AFF A700/FAS9000 rebooted due to a watchdog reset
Applies to
- AFF A700
- FAS9000
Issue
- L2 watchdog reset causes a node to reboot unexpectedly
- Service Processor (SP) events logs from the node report:
Record 676: Sat Sep 03 07:48:57.485823 2022 [IPMI Event.critical]: NMI
Record 677: Sat Sep 03 07:48:58.692798 2022 [IPMI Event.critical]: L2 watchdog timeout hard reset
Record 678: Sat Sep 03 07:48:58.730798 2022 [Trap Event.critical]: hwassist l2_watchdog_reset (29)
Record 683: Sat Sep 03 07:49:13.116765 2022 [IPMI.notice]: 3f04 | 02 | EVT: 6fc804ff | System_Watchdog | Assertion Event, "Timer interrupt"

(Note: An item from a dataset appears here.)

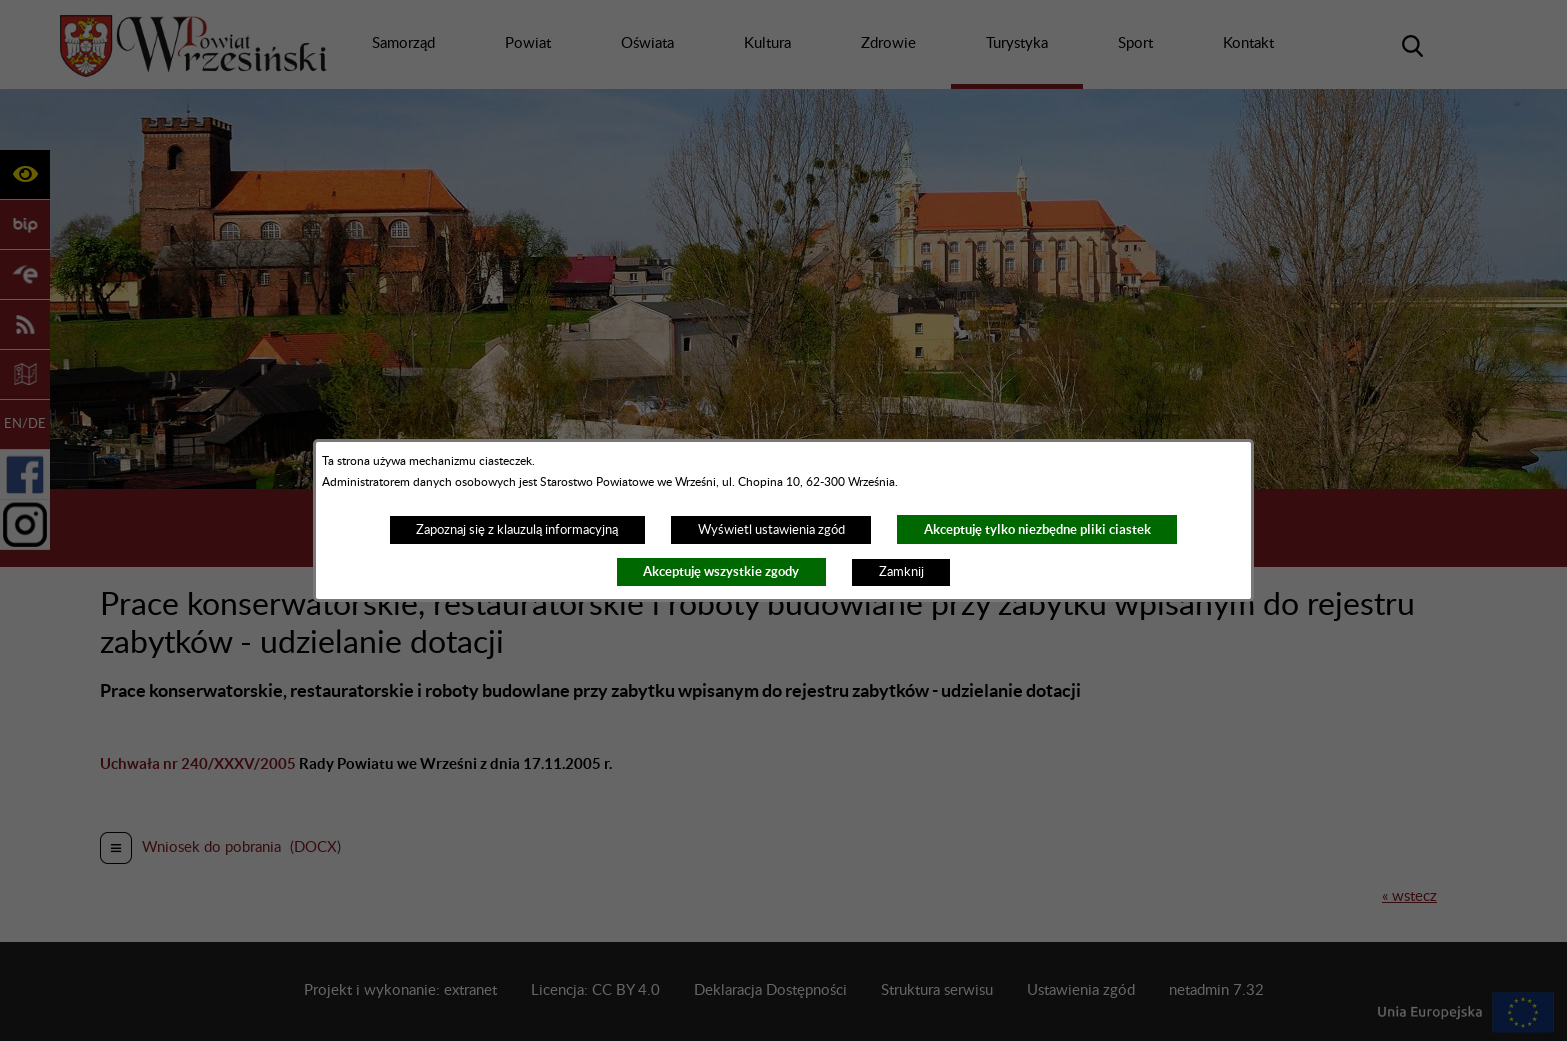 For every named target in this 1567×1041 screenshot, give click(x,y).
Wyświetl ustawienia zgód (771, 530)
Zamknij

Record 684: Sat Sep 03 07:49:13.132351 2022 [IPMI.notice]: 4004 | 02 | EVT: 6fc104ff | System_Watchdog | Assertion Event, "Hard reset"
Record 685: Sat Sep 03 07:49:43.344481 2022 [IPMI.notice]: 4104 | 02 | EVT: 6f02ffff | PCM_Status | Assertion Event, "Fault"
- After reboot, an error similar to the following may be observed during boot and in EMS:
[cluster-01:mgr.boot.reason_abnormal:EMERGENCY]: System rebooted due to a watchdog reset.